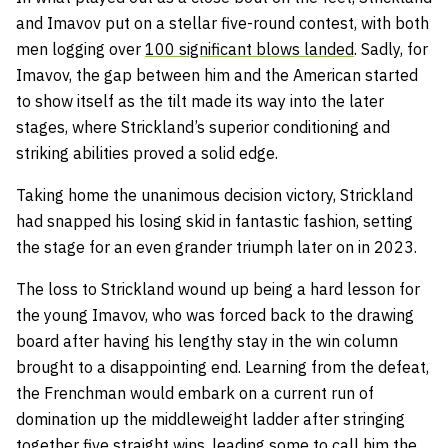
and Imavov put on a stellar five-round contest, with both
men logging over
100 significant blows landed
. Sadly, for
Imavov, the gap between him and the American started
to show itself as the tilt made its way into the later
stages, where Strickland’s superior conditioning and
striking abilities proved a solid edge.
Taking home the unanimous decision victory, Strickland
had snapped his losing skid in fantastic fashion, setting
the stage for an even grander triumph later on in 2023.
The loss to Strickland wound up being a hard lesson for
the young Imavov, who was forced back to the drawing
board after having his lengthy stay in the win column
brought to a disappointing end. Learning from the defeat,
the Frenchman would embark on a current run of
domination up the middleweight ladder after stringing
together five straight wins, leading some to call him the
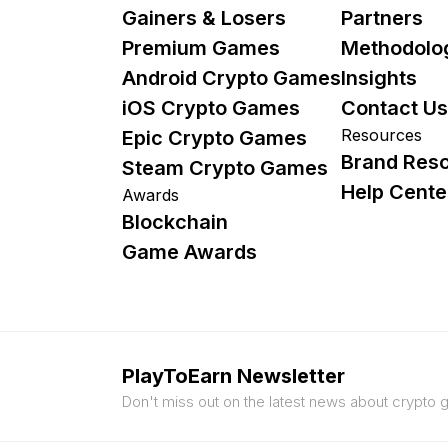
Gainers & Losers
Partners
Premium Games
Methodolo
Android Crypto Games
Insights
iOS Crypto Games
Contact Us
Resources
Epic Crypto Games
Brand Res
Steam Crypto Games
Help Cente
Awards
Blockchain
Game Awards
PlayToEarn Newsletter
Don't miss out on the latest news about crypto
________
WORK ITEM: What you return should be the entries from above, unchanged and without their images.

WRITTEN SOLUTION:
and Imavov put on a stellar five-round contest, with both
men logging over
100 significant blows landed
. Sadly, for
Imavov, the gap between him and the American started
to show itself as the tilt made its way into the later
stages, where Strickland’s superior conditioning and
striking abilities proved a solid edge.
Taking home the unanimous decision victory, Strickland
had snapped his losing skid in fantastic fashion, setting
the stage for an even grander triumph later on in 2023.
The loss to Strickland wound up being a hard lesson for
the young Imavov, who was forced back to the drawing
board after having his lengthy stay in the win column
brought to a disappointing end. Learning from the defeat,
the Frenchman would embark on a current run of
domination up the middleweight ladder after stringing
together five straight wins, leading some to call him the
Gainers & Losers
Partners
Premium Games
Methodolo
Android Crypto Games
Insights
iOS Crypto Games
Contact Us
Resources
Epic Crypto Games
Brand Res
Steam Crypto Games
Help Cente
Awards
Blockchain
Game Awards
PlayToEarn Newsletter
Don't miss out on the latest news about crypto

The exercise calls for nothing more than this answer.